Une fois n'est pas coutume, les oracles du climat social, les Cassandre de la météo politique auront raison : la rentrée sera chaude. Voilà bien vingt ans qu'ils l'annonçaient et qu'aucune éruption ne se produisait plus avant la fin de l'automne dans un pays moins enclin, au retour des vacances, aux problématiques collectives qu'aux préoccupations personnelles. Nul doute cette fois : chauffés tout l'été sur les plages par les caravanes syndicales, assourdis au feuilleton de l'affaire Bettencourt-Woerth, nourris de l'injustice supposée faite aux Roms, les Français se mobiliseront en masse demain. Contre tout et rien, contre la réforme des retraites, contre la rigueur imposée par la crise, mais aussi contre la politique de sécurité, contre ces liens prêtés au pouvoir avec l'argent, contre un style de présidence, et puis, et puis, et puis…

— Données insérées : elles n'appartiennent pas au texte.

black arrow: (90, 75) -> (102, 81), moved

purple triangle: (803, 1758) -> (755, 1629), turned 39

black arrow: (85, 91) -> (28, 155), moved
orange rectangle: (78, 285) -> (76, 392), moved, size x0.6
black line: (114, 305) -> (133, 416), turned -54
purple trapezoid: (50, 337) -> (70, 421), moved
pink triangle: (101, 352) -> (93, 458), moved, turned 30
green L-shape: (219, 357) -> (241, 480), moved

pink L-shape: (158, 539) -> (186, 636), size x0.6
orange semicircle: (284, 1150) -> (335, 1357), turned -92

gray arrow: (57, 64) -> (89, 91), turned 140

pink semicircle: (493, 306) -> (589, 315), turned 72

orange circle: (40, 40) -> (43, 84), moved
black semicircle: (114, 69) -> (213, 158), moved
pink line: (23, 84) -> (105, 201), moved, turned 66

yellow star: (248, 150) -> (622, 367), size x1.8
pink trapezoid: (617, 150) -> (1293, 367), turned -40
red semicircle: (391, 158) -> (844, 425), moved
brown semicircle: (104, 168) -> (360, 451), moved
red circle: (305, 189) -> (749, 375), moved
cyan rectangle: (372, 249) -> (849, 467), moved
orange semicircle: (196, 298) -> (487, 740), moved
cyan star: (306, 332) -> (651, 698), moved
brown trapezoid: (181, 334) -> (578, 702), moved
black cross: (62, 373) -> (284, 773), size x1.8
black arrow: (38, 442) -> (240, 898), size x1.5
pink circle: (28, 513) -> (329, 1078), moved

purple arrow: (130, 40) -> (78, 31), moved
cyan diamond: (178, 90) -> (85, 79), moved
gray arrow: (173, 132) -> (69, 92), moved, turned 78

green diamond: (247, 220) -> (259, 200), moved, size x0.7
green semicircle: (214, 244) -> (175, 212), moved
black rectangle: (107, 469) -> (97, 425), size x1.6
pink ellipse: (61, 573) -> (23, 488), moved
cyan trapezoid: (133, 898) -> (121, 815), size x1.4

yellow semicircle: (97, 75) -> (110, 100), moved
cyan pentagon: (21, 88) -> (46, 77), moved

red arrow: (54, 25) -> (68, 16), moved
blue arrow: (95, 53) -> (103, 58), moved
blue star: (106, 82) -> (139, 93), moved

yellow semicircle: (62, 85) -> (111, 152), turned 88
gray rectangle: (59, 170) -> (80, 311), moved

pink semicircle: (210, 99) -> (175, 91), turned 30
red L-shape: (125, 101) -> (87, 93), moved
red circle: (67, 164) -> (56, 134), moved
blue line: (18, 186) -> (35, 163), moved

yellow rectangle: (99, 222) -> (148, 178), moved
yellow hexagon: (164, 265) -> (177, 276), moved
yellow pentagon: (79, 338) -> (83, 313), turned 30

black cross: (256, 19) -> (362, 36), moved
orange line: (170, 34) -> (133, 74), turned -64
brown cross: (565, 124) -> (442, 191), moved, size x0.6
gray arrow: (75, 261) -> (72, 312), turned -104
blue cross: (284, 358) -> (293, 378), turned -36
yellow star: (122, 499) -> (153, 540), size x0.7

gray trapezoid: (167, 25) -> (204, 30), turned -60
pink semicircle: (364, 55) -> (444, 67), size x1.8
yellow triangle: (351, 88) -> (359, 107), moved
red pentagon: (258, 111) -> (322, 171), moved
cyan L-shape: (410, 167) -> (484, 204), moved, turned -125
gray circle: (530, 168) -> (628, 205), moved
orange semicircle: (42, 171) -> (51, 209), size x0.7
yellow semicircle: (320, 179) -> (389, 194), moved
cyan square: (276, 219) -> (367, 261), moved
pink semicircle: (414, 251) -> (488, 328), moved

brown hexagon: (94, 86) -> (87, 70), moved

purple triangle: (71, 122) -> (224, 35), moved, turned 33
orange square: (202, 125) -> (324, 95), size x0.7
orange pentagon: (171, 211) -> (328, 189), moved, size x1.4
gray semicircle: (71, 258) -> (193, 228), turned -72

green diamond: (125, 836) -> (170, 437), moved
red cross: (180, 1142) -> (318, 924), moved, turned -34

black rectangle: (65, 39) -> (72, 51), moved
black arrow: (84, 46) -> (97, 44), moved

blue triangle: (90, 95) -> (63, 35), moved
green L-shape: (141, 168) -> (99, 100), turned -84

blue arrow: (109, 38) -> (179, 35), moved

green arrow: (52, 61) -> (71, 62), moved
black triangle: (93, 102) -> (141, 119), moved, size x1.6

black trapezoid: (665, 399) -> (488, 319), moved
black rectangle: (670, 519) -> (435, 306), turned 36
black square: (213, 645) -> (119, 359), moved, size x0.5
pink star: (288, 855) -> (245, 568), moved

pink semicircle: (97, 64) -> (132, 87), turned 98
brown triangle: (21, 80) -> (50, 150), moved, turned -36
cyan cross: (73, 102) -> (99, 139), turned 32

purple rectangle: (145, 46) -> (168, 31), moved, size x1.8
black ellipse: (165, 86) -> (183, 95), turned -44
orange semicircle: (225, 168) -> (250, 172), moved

Le communiqué final de cette apothéose de la contestation populaire - précédée, en lever de rideau, d'un mouvement d'enseignants -est déjà écrit par les syndicats. Vrai ou faux, il y aura demain, pour les besoins de la cause, 2 millions de manifestants au bas mot. Mais il ne faut pas s'y tromper, ce ne sera pas le début d'une dynamique incontrôlable similaire à celle de l'automne de 1995, mais la fin d'un cycle. Car, même si d'autres journées seront programmées, les syndicats se sont bel et bien résignés à voir l'âge légal de la retraite passer de 60 ans aujourd'hui à 62 ans en 2018. En atteste la tentative de François Chérèque de négocier sur la deuxième borne, celle de l'âge donnant droit à la retraite au taux plein (65 ans qui doivent passer à 67 ans). A quoi bon mobiliser la France entière pour obtenir des concessions - sur la prise en charge de la pénibilité du travail notamment -que l'Elysée, Claude Guéant, a de nouveau offertes hier ? Pour revenir sur la réforme des retraites, la CFDT et la CGT placent maintenant leurs espoirs sur le printemps 2012, pas sur l'automne 2010.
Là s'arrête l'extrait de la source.